L'autorité, un outil pédagogique nécessaire et indispensable

L'enseignant, en tant qu'individu, offre au regard extérieur, donc à l'élève, une image reflétant quelques aspects de sa personnalité dont la visibilité se traduit sur le plan physique par une certaine présence liée à sa morphologie, son style, son allure, sa voix, son tempérament. Ces caractéristiques semblent, au premier abord, être des atouts favorables. Il est évident que, pour faire preuve d'autorité, comme aurait pu le dire Coluche, mieux vaut être jeune, beau, grand et fort que vieux, moche, petit et faible. Mais, au-delà de cette caricature et contrairement aux apparences, certains enseignants dotés de ces avantages initiaux éprouvent malgré tout des difficultés et ont du mal à s'imposer devant la classe. Et, inversement, nous avons tous eu l'occasion de croiser des personnes démunies au départ de ces critères supposés avantageux, mais dont la présence, le rayonnement et l'assurance face aux élèves ont surpris l'observateur extérieur. Alors il est pensable, quels que soient les traits extérieurs de la personne, qu'il soit possible d'adopter des attitudes et des comportements permettant d'exercer avec autorité. Et c'est bien évidemment au cours de la formation initiale, et au fur et à mesure des pratiques pédagogiques, que l'enseignant va chercher à adopter des attitudes et acquérir des connaissances et des capacités qui vont construire son autorité éducative, combinant les trois conceptions évoquées au début de cet article, c'est-à-dire : être, avoir et faire autorité.

Il s'agit donc maintenant d'établir des liens entre ce qui est ou serait inné dans la personnalité de l'enseignant et ce qui s'apprend et se construit.
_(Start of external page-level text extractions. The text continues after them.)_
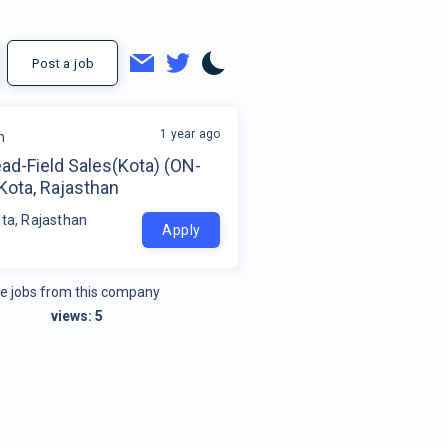
Post a job
1 year ago
m
ad-Field Sales(Kota) (ON-
Kota, Rajasthan
ota, Rajasthan
Apply
e jobs from this company
views:
5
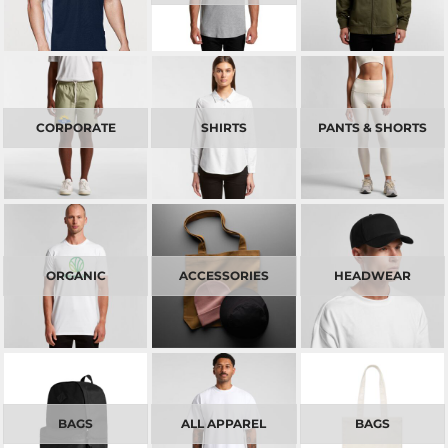
CORPORATE
SHIRTS
PANTS & SHORTS
ORGANIC
ACCESSORIES
HEADWEAR
BAGS
ALL APPAREL
BAGS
Pour cela, il est nécessaire de catégoriser les attitudes, les connaissances et les comportements, au regard de " l'autorité statutaire ", de " l'autorité de la personne " et de " l'autorité de capacité, de compétence ". Le tableau suivant met en évidence ces différents domaines.
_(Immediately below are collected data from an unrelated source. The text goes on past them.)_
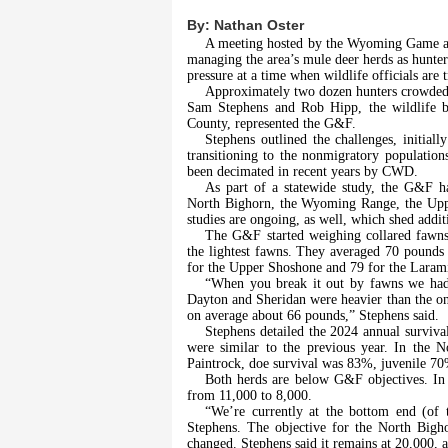
By:
Nathan Oster
A meeting hosted by the Wyoming Game an
managing the area’s mule deer herds as hunter
pressure at a time when wildlife officials are 
Approximately two dozen hunters crowded 
Sam Stephens and Rob Hipp, the wildlife b
County, represented the G&F.
Stephens outlined the challenges, initial
transitioning to the nonmigratory populatio
been decimated in recent years by CWD.
As part of a statewide study, the G&F ha
North Bighorn, the Wyoming Range, the Upp
studies are ongoing, as well, which shed additi
The G&F started weighing collared fawns 
the lightest fawns. They averaged 70 pound
for the Upper Shoshone and 79 for the Laram
“When you break it out by fawns we had 
Dayton and Sheridan were heavier than the one
on average about 66 pounds,” Stephens said.
Stephens detailed the 2024 annual surviva
were similar to the previous year. In the 
Paintrock, doe survival was 83%, juvenile 7
Both herds are below G&F objectives. In 
from 11,000 to 8,000.
“We’re currently at the bottom end (of t
Stephens. The objective for the North Bigho
changed. Stephens said it remains at 20,000, a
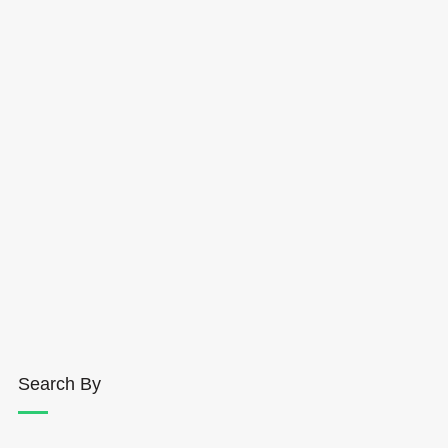
Search By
Document (format PDF) : Attitudes, connaissances et comportements au regard de l'autorité

Si l'autorité dans l'enseignement suppose la supériorité du maître sur les élèves et la supériorité des savoirs en termes de dispositifs pédagogiques, force est de constater que, dans les différentes formes d'autorité, certains points seront non négociables et d'autres seront négociables. Mais apprendre à l'élève à négocier l'autorité, c'est aussi lui permettre de se former pour pouvoir s'intégrer socialement, tout en se construisant une personnalité libre.

Conclusion

" L'autorité, c'est moins la qualité d'un homme qu'une relation entre deux êtres " (Maurice Barrès, L'esprit des lois, 1892).

L'autorité se situe à l'intersection de " l'être ", de " l'avoir " et du " faire ". Elle est, pour l'enseignant, un élément constitutif de son identité professionnelle et la condition d'efficacité de ses missions.

Il s'agit donc bien d'une compétence qui combine de façon pertinente ces trois dimensions en fonction des situations proposées et du contexte dans lequel elle s'exerce. L'autorité, dans le système éducatif, est une capacité fonctionnelle dans l'action qui s'exprime par le geste, la voix et le regard. Elle est une attitude professionnelle qui oscille entre la fermeté pédagogique et la délégation de responsabilités. Elle est la capacité à établir une relation de confiance qui se joue en termes d'adhésion à la règle et de respect mutuel.